Still, this article is subject to legal debate because IS is not an entity that meets the criteria of a state lawfully recognized by the United Nations. Therefore, the returnees may not automatically lose their Indonesian citizenship, even if many, if not all, of them renounced their Indonesian citizenship upon joining IS.
So should Indonesia welcome their return or completely reject them? Many things have to be considered, including international conventions, prior to welcoming or rejecting their intention to return.
Any decision to reject their plea to return home, which will lead to their loss of citizenship, will first have to consider the 1954 UN Convention that establishes the criteria of a stateless person and sets out a number of rights that stateless persons should enjoy and the 1961 UN Convention on the Reduction of Statelessness, which sets out standards regarding acquisition and loss of nationality, including automatic loss, renunciation and deprivation of nationality.

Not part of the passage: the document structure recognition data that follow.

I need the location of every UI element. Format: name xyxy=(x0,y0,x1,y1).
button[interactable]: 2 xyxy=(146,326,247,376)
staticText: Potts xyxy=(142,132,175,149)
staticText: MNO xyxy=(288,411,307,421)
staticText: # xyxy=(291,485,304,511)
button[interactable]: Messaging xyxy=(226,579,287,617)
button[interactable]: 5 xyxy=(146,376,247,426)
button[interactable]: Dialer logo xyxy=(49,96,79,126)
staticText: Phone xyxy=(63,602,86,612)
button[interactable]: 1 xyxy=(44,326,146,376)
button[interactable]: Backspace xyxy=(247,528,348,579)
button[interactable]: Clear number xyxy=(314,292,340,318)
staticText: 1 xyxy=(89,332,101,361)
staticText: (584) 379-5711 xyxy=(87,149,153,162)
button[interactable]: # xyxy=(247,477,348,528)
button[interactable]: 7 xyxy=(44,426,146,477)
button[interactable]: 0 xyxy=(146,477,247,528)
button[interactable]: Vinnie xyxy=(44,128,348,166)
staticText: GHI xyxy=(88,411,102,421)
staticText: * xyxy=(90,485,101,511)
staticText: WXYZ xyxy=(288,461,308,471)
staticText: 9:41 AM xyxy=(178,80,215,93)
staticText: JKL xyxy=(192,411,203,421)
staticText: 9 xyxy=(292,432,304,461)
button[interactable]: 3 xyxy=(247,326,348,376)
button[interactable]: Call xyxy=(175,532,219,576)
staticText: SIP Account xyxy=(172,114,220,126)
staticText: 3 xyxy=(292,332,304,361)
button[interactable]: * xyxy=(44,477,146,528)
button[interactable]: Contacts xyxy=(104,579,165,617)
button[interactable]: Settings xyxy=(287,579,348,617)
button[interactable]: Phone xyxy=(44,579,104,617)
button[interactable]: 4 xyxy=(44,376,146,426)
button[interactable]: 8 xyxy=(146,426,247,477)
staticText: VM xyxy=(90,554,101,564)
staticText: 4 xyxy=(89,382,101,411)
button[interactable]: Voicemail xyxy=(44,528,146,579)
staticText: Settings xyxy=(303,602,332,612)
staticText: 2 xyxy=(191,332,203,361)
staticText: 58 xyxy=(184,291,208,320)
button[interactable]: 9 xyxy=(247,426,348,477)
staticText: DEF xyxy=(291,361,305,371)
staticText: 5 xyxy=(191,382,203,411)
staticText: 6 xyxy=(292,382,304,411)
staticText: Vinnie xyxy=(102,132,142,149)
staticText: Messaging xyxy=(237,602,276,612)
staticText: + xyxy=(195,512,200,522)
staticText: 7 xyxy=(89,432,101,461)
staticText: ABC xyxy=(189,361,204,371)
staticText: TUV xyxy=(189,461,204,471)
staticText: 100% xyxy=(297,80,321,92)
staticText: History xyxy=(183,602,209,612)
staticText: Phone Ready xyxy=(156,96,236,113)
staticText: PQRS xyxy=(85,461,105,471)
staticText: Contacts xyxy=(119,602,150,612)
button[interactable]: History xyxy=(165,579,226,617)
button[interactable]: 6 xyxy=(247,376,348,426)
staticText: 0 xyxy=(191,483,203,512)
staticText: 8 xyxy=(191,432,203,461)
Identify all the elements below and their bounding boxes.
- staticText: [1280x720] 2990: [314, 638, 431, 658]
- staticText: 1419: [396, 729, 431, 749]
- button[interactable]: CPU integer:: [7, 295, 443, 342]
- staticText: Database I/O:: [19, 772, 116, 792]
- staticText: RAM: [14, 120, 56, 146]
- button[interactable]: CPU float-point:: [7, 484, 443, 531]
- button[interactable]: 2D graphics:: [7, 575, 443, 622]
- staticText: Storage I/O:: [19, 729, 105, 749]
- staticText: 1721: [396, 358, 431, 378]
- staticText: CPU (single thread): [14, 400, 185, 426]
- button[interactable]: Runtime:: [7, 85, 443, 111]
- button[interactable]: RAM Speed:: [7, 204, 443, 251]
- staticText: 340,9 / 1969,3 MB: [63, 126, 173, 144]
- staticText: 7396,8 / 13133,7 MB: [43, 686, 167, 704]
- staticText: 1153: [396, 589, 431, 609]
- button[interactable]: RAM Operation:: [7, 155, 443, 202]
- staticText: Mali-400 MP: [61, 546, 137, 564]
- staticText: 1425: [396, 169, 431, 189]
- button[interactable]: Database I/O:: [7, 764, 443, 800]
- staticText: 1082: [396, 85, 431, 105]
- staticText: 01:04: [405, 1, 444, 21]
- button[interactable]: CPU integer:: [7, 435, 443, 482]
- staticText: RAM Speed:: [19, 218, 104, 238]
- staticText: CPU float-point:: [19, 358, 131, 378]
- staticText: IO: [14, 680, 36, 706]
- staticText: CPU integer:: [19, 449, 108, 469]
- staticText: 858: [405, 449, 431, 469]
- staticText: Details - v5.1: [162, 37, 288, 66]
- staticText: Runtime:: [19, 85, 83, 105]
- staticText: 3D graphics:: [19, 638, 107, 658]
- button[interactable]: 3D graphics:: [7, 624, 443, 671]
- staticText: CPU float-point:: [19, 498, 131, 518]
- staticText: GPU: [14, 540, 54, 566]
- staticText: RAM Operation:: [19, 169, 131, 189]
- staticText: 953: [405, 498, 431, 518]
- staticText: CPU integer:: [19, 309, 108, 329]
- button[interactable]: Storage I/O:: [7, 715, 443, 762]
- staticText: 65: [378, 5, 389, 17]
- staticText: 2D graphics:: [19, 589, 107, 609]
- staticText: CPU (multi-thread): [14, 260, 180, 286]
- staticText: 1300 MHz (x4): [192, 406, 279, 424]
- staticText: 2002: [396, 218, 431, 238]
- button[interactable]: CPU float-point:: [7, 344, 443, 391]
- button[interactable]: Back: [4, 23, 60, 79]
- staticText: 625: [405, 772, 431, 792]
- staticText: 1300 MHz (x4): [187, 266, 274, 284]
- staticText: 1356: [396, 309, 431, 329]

Any decision to grant their request for repatriation would also have to go through an equally complicated process. Apart from their citizenship status, which the Indonesian authorities have to decide upon in accordance with both local and international laws, technicalities might complicate the process.
These will include how to determine the Indonesia-born IS members’ level of involvement — and guilt — in the crimes of terrorism, or being willing or unwilling accomplices to the crimes, or whether they were and are still minors.
Opponents of the planned repatriation of the Indonesia-born IS may rightly argue that former IS members are people with extremist thoughts who would readily resort to violence once the opportunity comes up to pursue their dream of establishing a global Islamic caliphate. Video footage of IS members executing people in captivity has only strengthened the anxiety against their possible return.
However, it is very unlikely that the Indonesian-born IS members and sympathizers were among the very limited number of ringleaders within IS’ rank and file, who are the most responsible for IS’ vicious and barbarian acts and who deserve the severest punishment under international and national laws.
There is also ambiguity as to whether those who traveled to Syria qualify as “foreign terrorist fighters” as defined by UN Security Council Resolution 2178 because some might have been compelled to travel (often wives and children) and others may have supported IS through nonviolent means, while others appear to have participated in horrific acts. This complexity requires a case-by-case approach to decide proportional responses and the appropriateness of criminal investigations.
However, despite what seems like widespread public rejection regarding their repatriation, Indonesian authorities, who have the final say on the Indonesian-born IS terrorists’ citizenship statuses and therefore their fates, should not negate their universally recognized rights to continue to live, or at least to be able to defend themselves before a court of justice.
As a nation that bears a dark, unresolved chapter in our history through the purge of alleged communists in the aftermath of the failed Sept. 30, 1965 coup, blamed on the now-defunct Indonesian Communist Party (PKI), we should not repeat the same mistake of making the arbitrary decisions to execute people, like alleged or suspected communists, without due process of law.
We might fall into the same hole if we repeat the mistake by immediately rejecting the pleas of former foreign fighters and their families to return home before giving them the opportunity to defend themselves in a fair trial. For this purpose the government could seek legal advice or input from the UN and/or the International Criminal Court (ICC). From there, it could perhaps be determined whether court proceedings would be held in the ICC under international law jurisdiction or in Indonesia as the suspected terrorists’ country of origin.